A 49-N crate is suspended from the left end of a plank. The plank weighs 21 N, but it is not uniform, so its center of gravity does not lie halfway between the two ends. The system is balanced by a support that is 0.30 m from the left end of the plank. How far to the right of the support is the plank’s center of gravity?
21 (x) = 49(.3)
x = .7 m
To find the center of gravity of the plank, we need to consider the torques acting on the system.
First, let's calculate the torque exerted by the crate. Torque is given by the product of force and the perpendicular distance from the pivot point (support) to the line of action of the force.
Considering the crate as a point mass, the torque exerted by the crate is:
Torque(crate) = force(crate) * distance(crate from support)
= 49 N * 0.30 m
Next, let's calculate the torque exerted by the plank itself. Since the plank is not uniform, its center of gravity does not lie halfway between the two ends. Let's assume the distance from the left end of the plank to its center of gravity is x meters.
The total length of the plank is L = distance(support to right end) + distance(support to left end)
= x + (L - x)
= L
The torque exerted by the plank can be calculated using its weight and the distance from the center of gravity to the support.

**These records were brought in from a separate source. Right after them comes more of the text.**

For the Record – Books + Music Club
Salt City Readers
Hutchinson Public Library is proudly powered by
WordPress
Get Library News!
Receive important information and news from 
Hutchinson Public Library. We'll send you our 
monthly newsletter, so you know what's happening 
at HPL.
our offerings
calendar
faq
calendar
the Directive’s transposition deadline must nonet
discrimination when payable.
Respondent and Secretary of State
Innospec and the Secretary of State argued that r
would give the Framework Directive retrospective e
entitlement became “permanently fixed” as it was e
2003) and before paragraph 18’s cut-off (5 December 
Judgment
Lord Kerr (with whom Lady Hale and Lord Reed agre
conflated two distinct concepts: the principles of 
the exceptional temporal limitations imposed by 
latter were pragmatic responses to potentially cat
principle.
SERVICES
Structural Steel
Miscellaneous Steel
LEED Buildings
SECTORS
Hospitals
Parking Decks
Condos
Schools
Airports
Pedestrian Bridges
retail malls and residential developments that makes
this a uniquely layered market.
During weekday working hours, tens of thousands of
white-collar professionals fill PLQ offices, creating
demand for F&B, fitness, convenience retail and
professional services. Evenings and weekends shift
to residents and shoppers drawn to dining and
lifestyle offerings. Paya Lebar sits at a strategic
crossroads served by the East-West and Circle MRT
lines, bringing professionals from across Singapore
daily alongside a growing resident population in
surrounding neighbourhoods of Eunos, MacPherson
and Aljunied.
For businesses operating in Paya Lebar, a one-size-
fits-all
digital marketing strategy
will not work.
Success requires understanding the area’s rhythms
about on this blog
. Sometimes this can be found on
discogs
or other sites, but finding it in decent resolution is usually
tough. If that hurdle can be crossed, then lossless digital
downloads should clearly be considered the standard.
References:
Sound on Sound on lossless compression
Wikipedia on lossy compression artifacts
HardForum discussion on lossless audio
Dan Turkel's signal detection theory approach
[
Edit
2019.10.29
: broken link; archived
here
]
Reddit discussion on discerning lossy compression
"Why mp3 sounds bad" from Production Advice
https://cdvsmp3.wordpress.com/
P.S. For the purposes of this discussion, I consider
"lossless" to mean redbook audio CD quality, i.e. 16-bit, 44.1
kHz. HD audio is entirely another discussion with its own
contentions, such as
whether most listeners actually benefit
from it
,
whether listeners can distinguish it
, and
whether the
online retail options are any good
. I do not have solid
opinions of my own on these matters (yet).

Torque(plank) = force(plank) * distance(plank's center of gravity from support)
= 21 N * (x - 0.30 m)
Since the system is balanced, the sum of the torques exerted by the crate and the plank will be zero.
Torque(crate) + Torque(plank) = 0
Substituting the values, we get:
49 N * 0.30 m + 21 N * (x - 0.30 m) = 0
Now, we can solve this equation to find the value of x, which represents the distance from the left end of the plank to the center of gravity.
147 N + 21 N * x - 6.3 N = 0
21 N * x = 6.3 N - 147 N
21 N * x = -140.7 N
x = -140.7 N / 21 N
x ≈ -6.71 m
Since distance cannot be negative, it means the center of gravity of the plank is approximately 6.71 m to the right of the support.